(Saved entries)
-*-*-

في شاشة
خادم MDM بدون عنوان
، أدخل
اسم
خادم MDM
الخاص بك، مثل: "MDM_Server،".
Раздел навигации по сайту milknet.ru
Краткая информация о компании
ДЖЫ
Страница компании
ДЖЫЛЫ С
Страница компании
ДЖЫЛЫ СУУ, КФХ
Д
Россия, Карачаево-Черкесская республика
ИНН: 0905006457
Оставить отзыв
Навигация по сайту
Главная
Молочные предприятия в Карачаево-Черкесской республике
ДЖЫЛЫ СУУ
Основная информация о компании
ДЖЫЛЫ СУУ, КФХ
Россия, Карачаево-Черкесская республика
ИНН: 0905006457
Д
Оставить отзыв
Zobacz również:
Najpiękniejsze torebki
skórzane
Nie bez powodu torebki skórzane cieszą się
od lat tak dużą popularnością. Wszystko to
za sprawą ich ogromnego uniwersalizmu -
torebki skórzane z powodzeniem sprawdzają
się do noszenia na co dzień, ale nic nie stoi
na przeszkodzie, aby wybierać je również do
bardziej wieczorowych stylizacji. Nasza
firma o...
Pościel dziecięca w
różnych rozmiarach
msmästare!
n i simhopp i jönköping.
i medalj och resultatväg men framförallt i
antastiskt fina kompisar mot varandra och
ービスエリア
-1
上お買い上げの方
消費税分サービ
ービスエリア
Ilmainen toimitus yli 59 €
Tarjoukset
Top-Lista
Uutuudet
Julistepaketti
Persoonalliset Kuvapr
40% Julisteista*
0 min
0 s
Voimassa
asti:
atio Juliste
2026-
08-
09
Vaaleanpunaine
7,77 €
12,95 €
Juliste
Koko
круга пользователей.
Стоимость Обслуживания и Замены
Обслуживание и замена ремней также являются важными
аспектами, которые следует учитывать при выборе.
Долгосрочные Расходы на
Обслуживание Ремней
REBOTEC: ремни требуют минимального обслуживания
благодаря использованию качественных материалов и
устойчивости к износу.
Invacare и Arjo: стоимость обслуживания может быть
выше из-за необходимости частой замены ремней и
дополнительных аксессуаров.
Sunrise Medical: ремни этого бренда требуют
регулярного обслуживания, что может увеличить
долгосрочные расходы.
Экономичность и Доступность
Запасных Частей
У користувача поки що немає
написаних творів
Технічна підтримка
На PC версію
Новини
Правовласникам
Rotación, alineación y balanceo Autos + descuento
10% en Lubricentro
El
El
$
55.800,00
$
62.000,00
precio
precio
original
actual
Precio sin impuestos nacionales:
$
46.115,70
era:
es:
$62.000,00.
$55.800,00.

-*-*-

_Required action_. Find the line that contains "Precio sin impuestos". Copy it and every line after it to the end of the records, exactly, and nothing more.

_Exercise response_.
Precio sin impuestos nacionales:
$
46.115,70
era:
es:
$62.000,00.
$55.800,00.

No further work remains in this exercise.